Ye Kuang
Ye Kuang

Reputation: 103

CUDA spinlock implementation with Independent Thread Scheduling supported?

I'd like to revisit the situation of implementing a simple spinlock on CUDA, now that Independent Thread Scheduling (ITS) has been introduced for a while.

My code looks like this:

// nvcc main.cu -arch=sm_75
#include <cstdio>
#include <iostream>
#include <vector>

#include "cuda.h"

constexpr int kN = 21;

using Ptr = uint8_t*;

struct DynamicNode {
  int32_t lock = 0;
  int32_t n = 0;
  Ptr ptr = nullptr;
};

__global__ void func0(DynamicNode* base) {
  for (int i = 0; i < kN; ++i) {
    DynamicNode* dn = base + i;
    atomicAdd(&(dn->n), 1);
    // entering the critical section
    auto* lock = &(dn->lock);
    while (atomicExch(lock, 1) == 1) {
    }
    __threadfence();
    // Use a condition to artificially boost the complexity
    // of loop unrolling for the compiler
    if (dn->ptr == nullptr) {
      dn->ptr = reinterpret_cast<Ptr>(0xf0);
    }
    // leaving the critical section
    atomicExch(lock, 0);
    __threadfence();
  }
}

int main() {
  DynamicNode* dev_root = nullptr;
  constexpr int kRootSize = sizeof(DynamicNode) * kN;
  cudaMalloc((void**)&dev_root, kRootSize);
  cudaMemset(dev_root, 0, kRootSize);
  func0<<<1, kN>>>(dev_root);
  cudaDeviceSynchronize();

  std::vector<int32_t> host_root(kRootSize / sizeof(int32_t), 0);
  cudaMemcpy(host_root.data(), dev_root, kRootSize, cudaMemcpyDeviceToHost);
  cudaFree((void*)dev_root);
  const auto* base = reinterpret_cast<const DynamicNode*>(host_root.data());
  int sum = 0;
  for (int i = 0; i < kN; ++i) {
    auto& dn = base[i];
    std::cout << "i=" << i << " len=" << dn.n << std::endl;
    sum += dn.n;
  }
  std::cout << "sum=" << sum << " expected=" << kN * kN << std::endl;
  return 0;
}

As you can see, there's a naive spinlock implemented in func0. While I understand that this would result in deadlock on older archs (e.g. https://forums.developer.nvidia.com/t/atomic-locks/25522/2), if I compile the code with nvcc main.cu -arch=sm_75, it actually runs without blocking indefinitely.

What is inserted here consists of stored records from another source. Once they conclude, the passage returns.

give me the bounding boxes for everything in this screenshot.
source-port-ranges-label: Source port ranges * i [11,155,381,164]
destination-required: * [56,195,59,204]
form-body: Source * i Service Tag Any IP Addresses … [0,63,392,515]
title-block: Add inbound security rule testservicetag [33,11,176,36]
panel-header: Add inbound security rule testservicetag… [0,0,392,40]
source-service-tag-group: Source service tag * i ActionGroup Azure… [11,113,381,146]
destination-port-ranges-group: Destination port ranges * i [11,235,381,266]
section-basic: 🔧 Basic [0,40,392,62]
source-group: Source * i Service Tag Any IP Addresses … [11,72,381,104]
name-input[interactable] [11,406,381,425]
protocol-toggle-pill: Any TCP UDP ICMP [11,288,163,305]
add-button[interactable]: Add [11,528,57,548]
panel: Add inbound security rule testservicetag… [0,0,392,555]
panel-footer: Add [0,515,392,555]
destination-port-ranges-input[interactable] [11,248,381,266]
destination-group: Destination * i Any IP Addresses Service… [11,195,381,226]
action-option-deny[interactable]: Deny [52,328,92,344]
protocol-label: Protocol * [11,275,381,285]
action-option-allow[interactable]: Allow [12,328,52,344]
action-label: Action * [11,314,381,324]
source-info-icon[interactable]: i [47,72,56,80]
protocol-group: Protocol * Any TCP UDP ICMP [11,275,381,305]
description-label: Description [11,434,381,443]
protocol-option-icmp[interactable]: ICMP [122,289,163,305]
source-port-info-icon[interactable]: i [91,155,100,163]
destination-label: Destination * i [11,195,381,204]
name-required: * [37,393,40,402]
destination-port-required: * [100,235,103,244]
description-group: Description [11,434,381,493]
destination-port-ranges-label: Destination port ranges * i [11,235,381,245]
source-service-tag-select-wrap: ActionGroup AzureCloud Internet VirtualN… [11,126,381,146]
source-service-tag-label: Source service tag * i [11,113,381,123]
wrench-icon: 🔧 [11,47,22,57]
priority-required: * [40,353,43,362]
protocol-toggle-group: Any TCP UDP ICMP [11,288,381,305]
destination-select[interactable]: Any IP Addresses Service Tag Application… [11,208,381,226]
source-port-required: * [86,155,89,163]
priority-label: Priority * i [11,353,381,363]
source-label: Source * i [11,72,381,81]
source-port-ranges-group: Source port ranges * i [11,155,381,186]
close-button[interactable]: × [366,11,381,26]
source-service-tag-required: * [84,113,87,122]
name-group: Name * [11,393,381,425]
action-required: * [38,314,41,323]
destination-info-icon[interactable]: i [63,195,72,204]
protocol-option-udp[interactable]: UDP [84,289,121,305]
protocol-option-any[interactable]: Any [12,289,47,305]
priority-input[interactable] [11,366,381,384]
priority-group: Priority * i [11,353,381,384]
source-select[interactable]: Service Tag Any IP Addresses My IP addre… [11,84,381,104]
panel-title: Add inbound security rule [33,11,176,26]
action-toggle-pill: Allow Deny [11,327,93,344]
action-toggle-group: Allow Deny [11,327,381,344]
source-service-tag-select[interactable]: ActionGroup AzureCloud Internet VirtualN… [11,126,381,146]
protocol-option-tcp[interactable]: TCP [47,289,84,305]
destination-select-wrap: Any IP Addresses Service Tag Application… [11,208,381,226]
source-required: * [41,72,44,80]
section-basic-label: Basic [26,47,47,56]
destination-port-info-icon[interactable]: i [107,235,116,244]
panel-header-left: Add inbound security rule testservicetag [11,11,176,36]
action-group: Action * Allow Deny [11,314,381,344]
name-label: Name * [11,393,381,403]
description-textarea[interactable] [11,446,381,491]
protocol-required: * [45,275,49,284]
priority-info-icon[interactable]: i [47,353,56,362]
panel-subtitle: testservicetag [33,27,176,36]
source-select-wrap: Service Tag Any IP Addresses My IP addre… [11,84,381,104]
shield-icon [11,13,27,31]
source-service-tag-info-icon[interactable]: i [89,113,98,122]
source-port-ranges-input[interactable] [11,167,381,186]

However, what I do notice is that n in each DynamicNode went completely garbage. Here's the output on GeForce RTX 2060 (laptop), which I can reproduce deterministically:

i=0 len=21
i=1 len=230
i=2 len=19
i=3 len=18
i=4 len=17
i=5 len=16
i=6 len=15
i=7 len=14
i=8 len=13
i=9 len=12
i=10 len=11
i=11 len=10
i=12 len=9
i=13 len=8
i=14 len=7
i=15 len=6
i=16 len=5
i=17 len=4
i=18 len=3
i=19 len=2
i=20 len=1
sum=441 expected=441

Ideally, the length of all the DynamicNodes should be kN. I've also tried with larger kN (*), and it's always that only sum is correct.

Have I misunderstood something about ITS? Can ITS actually warrant such a lock implementation? If not, what am I missing here?

(*) With a smaller kN, nvcc might actually unroll the loop, from what I saw in the PTX. I've never observed any problem when the loop is unrolled.


Update 02/02/2021

I should have clarified that I tested this on CUDA 11.1. According to @robert-crovella, upgrading to 11.2 would fix the problem.


Update 02/03/2021

I tested with CUDA 11.2 driver, it still didn't fully solve the problem with a larger kN:

kN \ CUDA 11.1 11.2
21 N OK
128 N N

Upvotes: 1

Views: 392

Answers (1)

Robert Crovella
Robert Crovella

Reputation: 151879

This appears to have been some sort of code generation defect in the compiler. The solution seems to be to update to CUDA 11.2 (or newer, presumably, in the future).